Both of my 90/95 gallon tanks are 24" high with a 4" substrate, so 20" each. My 95 gallon is a wave tank with different measurements from corner to corner. My reef is 18" deep with only 1" in sand base. 

This is some good food for thought as to what I will need and how to do it. I love projects and this sounds like a productive one to say the least. 

Thank you for the information Charlie and Redfish!

PS: What about reflectors on this or can you find polished aluminum for a fixture or because of the LEd design, they don't require reflectors?


----------



## snail (Sep 22, 2010)

Hoppy said:


> You can use 3 watt LEDs, but only drive them to 1 or 1.5 watts. But, 1 watt LEDs are limited to 1 watt.


Thanks I didn't understand fully about driving the LEDS




Wasserpest said:


> This might be a bit obvious, but the advantage of 3W LEDs is that they are much brighter. For a "medium" tech tank I would choose (8?) 3W over (24?) 1W, and lift up the fixture a bit for better coverage. That's just an example of course, much depends on how much light you want and how hard you drive them.

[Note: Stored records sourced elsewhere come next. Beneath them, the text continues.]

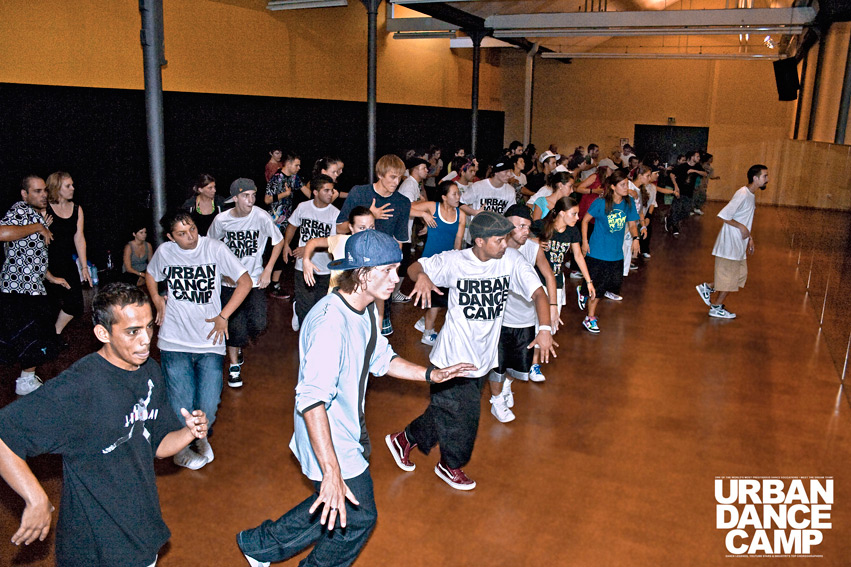 Where is `mirrors`? The width and height of the screenshot is (851, 567). mirrors is located at coordinates (841, 331), (808, 287), (785, 202), (809, 228). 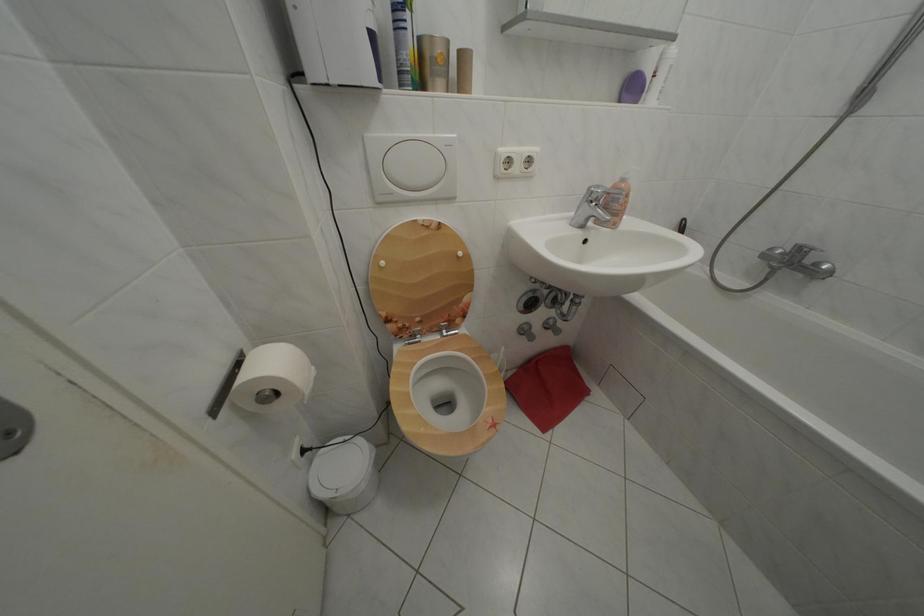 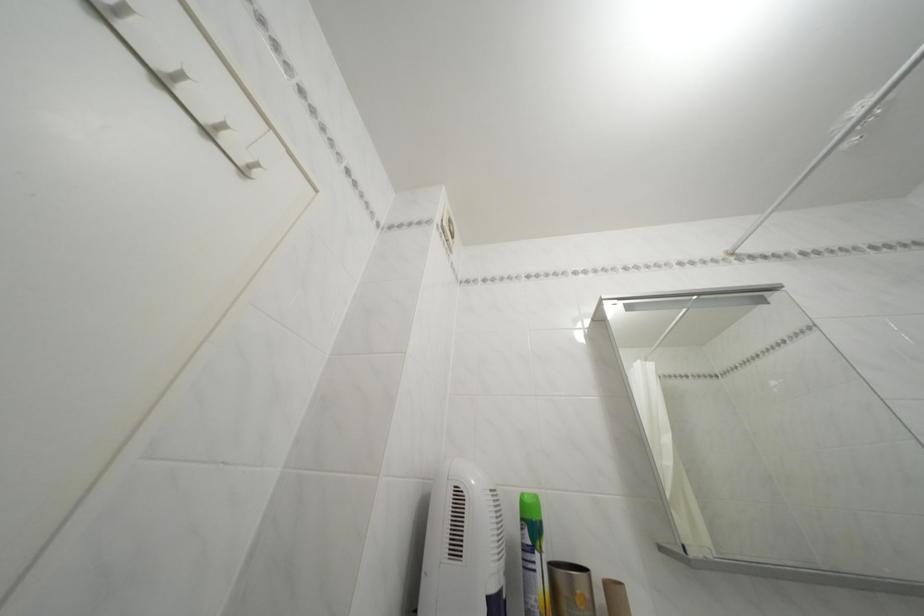 First-person continuous shooting, in which direction is the camera rotating?

The camera's rotation is toward left-up. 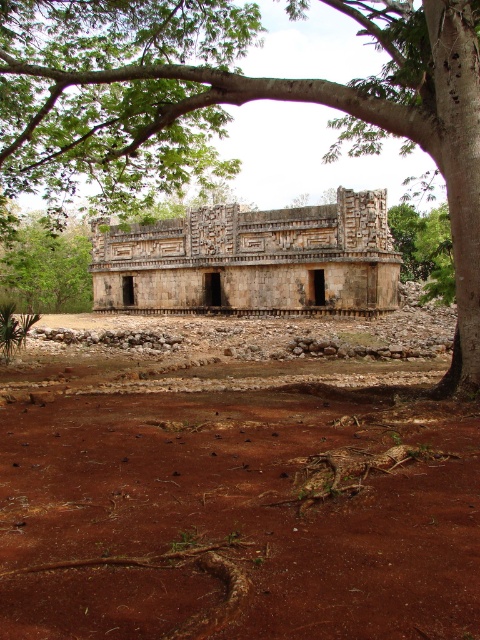 Between point (206, 467) and point (91, 307), which one is positioned behind?

The point (91, 307) is more distant.

Can you confirm if brown soil at center is thinner than green leafy tree at upper left?

Incorrect, brown soil at center's width is not less than green leafy tree at upper left's.

Does point (181, 612) come behind point (86, 296)?

No, it is in front of (86, 296).

Locate an element on the screen. The width and height of the screenshot is (480, 640). brown soil at center is located at coordinates (237, 484).

Does green leafy tree at upper center have a larger size compared to green leafy tree at upper left?

Correct, green leafy tree at upper center is larger in size than green leafy tree at upper left.

Is green leafy tree at upper center to the left of green leafy tree at upper left from the viewer's perspective?

In fact, green leafy tree at upper center is to the right of green leafy tree at upper left.

This screenshot has height=640, width=480. What do you see at coordinates (239, 99) in the screenshot? I see `green leafy tree at upper center` at bounding box center [239, 99].

Locate an element on the screen. The width and height of the screenshot is (480, 640). green leafy tree at upper center is located at coordinates (239, 99).

Can you confirm if brown soil at center is taller than stone textured temple at center?

No.

From the picture: Is brown soil at center closer to camera compared to stone textured temple at center?

Yes, brown soil at center is in front of stone textured temple at center.

Where is `brown soil at center`? brown soil at center is located at coordinates (237, 484).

Good point about coverage. This will be a low tech tank (no c02) But I tend to like slightly higher lighting than normal in low tech tanks, more towards medium than low, I like a bit of algae for my nerite snails 

Thanks redfishsc for the break down on brands, very helpful. I have been considering the cheap ones from e-bay, mainly because it is the easiest place to order from, I'm in Portugal. I don't mind spending more but being my first try I'm also thinking if it all goes wrong I won't loose much. It is a valid point about lumens per watt because one of my biggest interest in LEDs is because of what it will save me on the electricity bill, then I can have more tanks running


----------



## redfishsc (Aug 29, 2010)

www.cutter.com.au should ship to Portugal. They are based in Australia and seem to ship everywhere but the moon. 

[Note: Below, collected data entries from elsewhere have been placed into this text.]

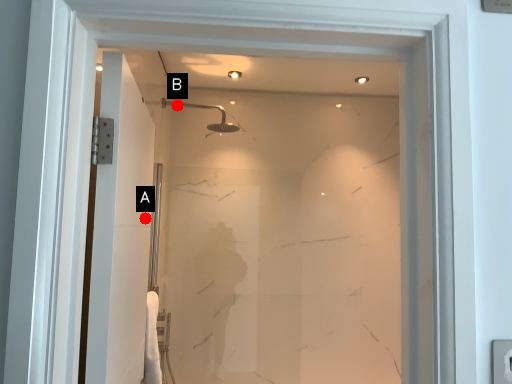 Question: Two points are circled on the image, labeled by A and B beside each circle. Among these points, which one is nearest to the camera?

Choices:
 (A) A is closer
 (B) B is closer

Answer: (A) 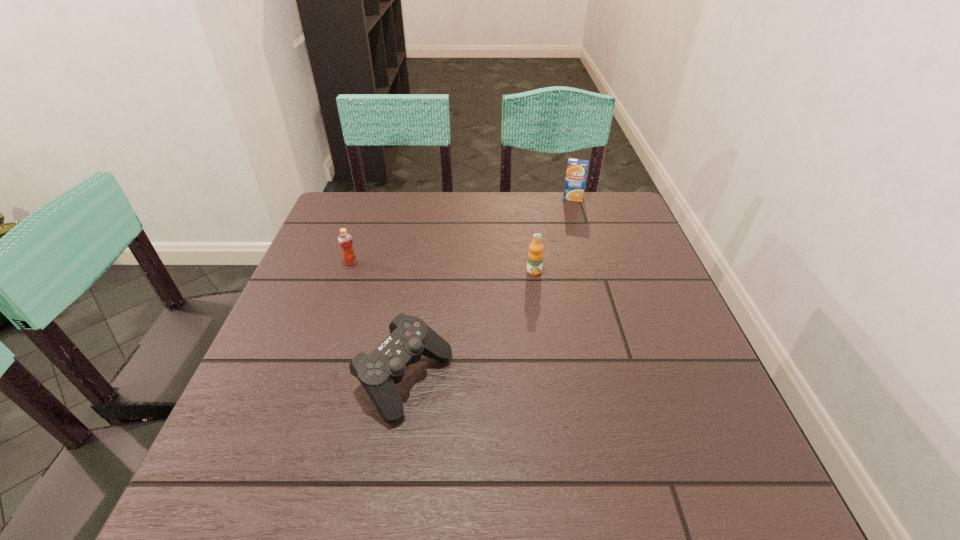 This screenshot has height=540, width=960. Identify the location of free space between the rightmost object and the leftmost orange juice. (462, 230).

Where is `empty space that is in between the leftmost object and the second nearest object`? This screenshot has height=540, width=960. empty space that is in between the leftmost object and the second nearest object is located at coordinates (443, 267).

Where is `free spot between the second farthest object and the second object from left to right`? free spot between the second farthest object and the second object from left to right is located at coordinates (377, 322).

This screenshot has height=540, width=960. I want to click on object that is the closest one to the second nearest orange juice, so click(x=410, y=337).

Locate which object is the closest to the farthest object. Please provide its 2D coordinates. Your answer should be formatted as a tuple, i.e. [(x, y)], where the tuple contains the x and y coordinates of a point satisfying the conditions above.

[(535, 255)]

At what (x,y) coordinates should I click in order to perform the action: click on the second closest orange juice to the farthest orange juice. Please return your answer as a coordinate pair (x, y). This screenshot has height=540, width=960. Looking at the image, I should click on (345, 240).

Find the location of `the closest orange juice to the second orange juice from left to right`. the closest orange juice to the second orange juice from left to right is located at coordinates (577, 169).

Locate an element on the screen. blank space that satisfies the following two spatial constraints: 1. on the back side of the rightmost orange juice; 2. on the left side of the third nearest object is located at coordinates (373, 198). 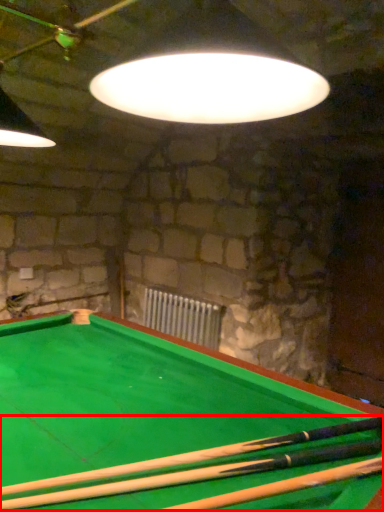 Question: From the image's perspective, where is cue (annotated by the red box) located in relation to radiator in the image?

Choices:
 (A) below
 (B) above

Answer: (B) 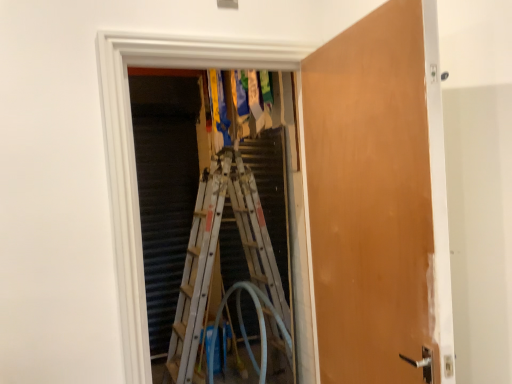 Question: Would you say wooden door at center contains white metallic ladder at center?

Choices:
 (A) no
 (B) yes

Answer: (A)

Question: Does wooden door at center have a lesser height compared to white metallic ladder at center?

Choices:
 (A) yes
 (B) no

Answer: (A)

Question: Is wooden door at center taller than white metallic ladder at center?

Choices:
 (A) yes
 (B) no

Answer: (B)

Question: Is wooden door at center closer to the viewer compared to white metallic ladder at center?

Choices:
 (A) no
 (B) yes

Answer: (B)

Question: Is wooden door at center at the left side of white metallic ladder at center?

Choices:
 (A) no
 (B) yes

Answer: (A)

Question: Does wooden door at center appear on the right side of white metallic ladder at center?

Choices:
 (A) no
 (B) yes

Answer: (B)

Question: Can we say white metallic ladder at center lies outside translucent rubber garden hose at center?

Choices:
 (A) no
 (B) yes

Answer: (B)

Question: Does white metallic ladder at center have a greater width compared to translucent rubber garden hose at center?

Choices:
 (A) no
 (B) yes

Answer: (A)

Question: Does white metallic ladder at center touch translucent rubber garden hose at center?

Choices:
 (A) no
 (B) yes

Answer: (A)

Question: Can you confirm if white metallic ladder at center is thinner than translucent rubber garden hose at center?

Choices:
 (A) no
 (B) yes

Answer: (B)

Question: From a real-world perspective, is white metallic ladder at center beneath translucent rubber garden hose at center?

Choices:
 (A) yes
 (B) no

Answer: (B)

Question: From a real-world perspective, is white metallic ladder at center on translucent rubber garden hose at center?

Choices:
 (A) yes
 (B) no

Answer: (A)

Question: Is there a large distance between translucent rubber garden hose at center and wooden door at center?

Choices:
 (A) yes
 (B) no

Answer: (A)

You can get Cree there all day long, any kind, any tint bin, any color, any time. You will possibly be limited in your optics choices, and they don't always have the best driver selection/pricing, but they certainly have the best Cree selection anywhere.


----------



## Wasserpest (Jun 12, 2003)

snail said:


> Thanks I didn't understand fully about driving the LEDS


Think of it as dimming. For example, when you turn on a lamp, 220V (I assume) are driving the bulb and it lights up at maximum brightness. Same for your 3W LED, you can send say 1000mA through it and it will result in 3W being converted to light and heat. But, you can also just send 700mA or 350mA through it (if the drivers allow that) which will essentially turn it into a 2W or 1W LED - not as bright, not as hot, and perhaps enough for your plants.

One day you decide to add CO2, lots of fertilizer, and difficult plants. Then you can change the driver and push the LEDs to 3W. Point is, if you start with 1W LEDs, that will be the maximum wattage you can get out of them. With 3W, you have room to play.

Makes sense?


----------



## snail (Sep 22, 2010)

Okay, thanks for all the info I'm clearing up some of my questions.


----------